Après les adieux, alors que le véhicule franchissait le pont de Montjoux, François me regarda,

  -  Tu as vu ? Ça, c’est un homme ! Nous sommes amis depuis le premier jour où nous nous sommes croisés, bien avant d’être frôlés par le succès.

           Au fil du temps je finis par comprendre. Sans renoncer au passé dont la gloire l’avait comblé, François vivait chez nous sa vraie vie, celle du créateur solitaire de ses pots dans son atelier au petit matin, la vie des rapports empreints de simplicité des gens de son cru. Cultivant l’humanisme puissant héritié de sa terre protestante, il ne voulait plus des villes ni de l’autorité, des faux semblants ou des attitudes auxquelles oblige la vie sociale lorsqu’on est au sommet. Il voulait bavarder simplement avec de rares amis chers, parmi lesquels j’ai eu la chance d’être compté à table devant un verre de vin partagé, plaisantant ou marchant de compagnie sur nos chemins.

            Un jour, à l’âge mur, on sait pourquoi même si on fait semblant de l’ignorer, on a le sentiment que les années fuient, le temps s’accélère. J‘ai raconté comment François, homme de haute taille au regard clair, conservait force et habileté. Comme n’importe qui malgré tout, il fut rattrapé par le temps, par la lassitude des corps lorsqu’ils ont trop donné, fatigués, usés. Plusieurs séjours à l’hôpital espacèrent nos rencontres.

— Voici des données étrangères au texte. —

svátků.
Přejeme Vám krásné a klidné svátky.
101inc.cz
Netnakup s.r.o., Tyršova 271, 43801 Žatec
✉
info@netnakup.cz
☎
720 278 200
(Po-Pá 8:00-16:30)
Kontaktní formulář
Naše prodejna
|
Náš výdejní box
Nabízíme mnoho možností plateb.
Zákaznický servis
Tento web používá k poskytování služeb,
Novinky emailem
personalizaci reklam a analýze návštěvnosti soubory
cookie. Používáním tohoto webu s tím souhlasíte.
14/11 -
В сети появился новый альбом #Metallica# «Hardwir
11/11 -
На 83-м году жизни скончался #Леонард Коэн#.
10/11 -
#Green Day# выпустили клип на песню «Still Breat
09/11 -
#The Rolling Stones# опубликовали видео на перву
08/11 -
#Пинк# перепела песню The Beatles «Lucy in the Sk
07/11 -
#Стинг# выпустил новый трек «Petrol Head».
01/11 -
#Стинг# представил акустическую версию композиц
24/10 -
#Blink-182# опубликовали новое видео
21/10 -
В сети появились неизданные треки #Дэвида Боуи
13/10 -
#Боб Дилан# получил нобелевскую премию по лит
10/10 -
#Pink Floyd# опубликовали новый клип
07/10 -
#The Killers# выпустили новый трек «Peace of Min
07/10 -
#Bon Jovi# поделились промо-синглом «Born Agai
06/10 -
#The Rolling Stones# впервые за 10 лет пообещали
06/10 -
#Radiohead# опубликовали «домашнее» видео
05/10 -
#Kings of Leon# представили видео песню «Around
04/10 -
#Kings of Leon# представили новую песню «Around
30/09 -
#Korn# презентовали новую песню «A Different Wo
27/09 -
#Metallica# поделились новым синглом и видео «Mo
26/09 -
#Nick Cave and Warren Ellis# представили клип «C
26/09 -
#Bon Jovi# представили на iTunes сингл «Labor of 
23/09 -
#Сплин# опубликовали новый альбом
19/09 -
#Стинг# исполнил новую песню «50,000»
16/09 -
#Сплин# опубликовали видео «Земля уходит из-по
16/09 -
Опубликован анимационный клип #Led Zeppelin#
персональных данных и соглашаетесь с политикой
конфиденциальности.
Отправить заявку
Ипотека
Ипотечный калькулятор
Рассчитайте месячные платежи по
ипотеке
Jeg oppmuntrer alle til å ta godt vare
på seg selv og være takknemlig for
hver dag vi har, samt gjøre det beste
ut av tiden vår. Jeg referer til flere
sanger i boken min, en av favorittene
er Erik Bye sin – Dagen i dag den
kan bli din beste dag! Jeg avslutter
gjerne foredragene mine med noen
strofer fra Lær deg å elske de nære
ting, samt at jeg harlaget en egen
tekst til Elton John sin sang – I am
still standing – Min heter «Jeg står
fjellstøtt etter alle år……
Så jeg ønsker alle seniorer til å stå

  Au moment des adieux, des raisons familiales et mon travail me tinrent éloigné de la Paillette. Avec regret de n’avoir pu l’accompagner, j’appris la disparition de mon ami par un mot reçu de la poste. Quand je suis revenu au village, ses filles m’ont raconté qu’il avait jusqu’à la fin conservé conscience et humour entouré des siens. Il abandonna le monde sa bonne humeur intacte.

  Il est donc parti comme il avait vécu, au plus haut de la noblesse du cœur. Aujourd’hui quand je pense à mon ami, je revois l’image de l’acteur-chanteur fantaisiste, le plus grand du groupe de scène qui charmait nos soirées parisiennes, à Bobino, dans son justaucorps rouge. Je les entends chanter comme hier, ses partenaires et lui miment un bateau imaginaire. Ils célèbrent La Marie-Josèphe. A l’arrière du navire, comme sur un esquif roulant sur les vagues, François imite le grand mat, le sourire du public plein les yeux, debout, le bras dressé au ciel, il agite une dernière fois sa main gantée de blanc.

Encore heureux qu’il ait fait beau, qu’il ait fait beau, qu’il ait fait beau.

Encore heureux qu’il ait fait beau et qu’la Marie Josèphe soit un beau bateau.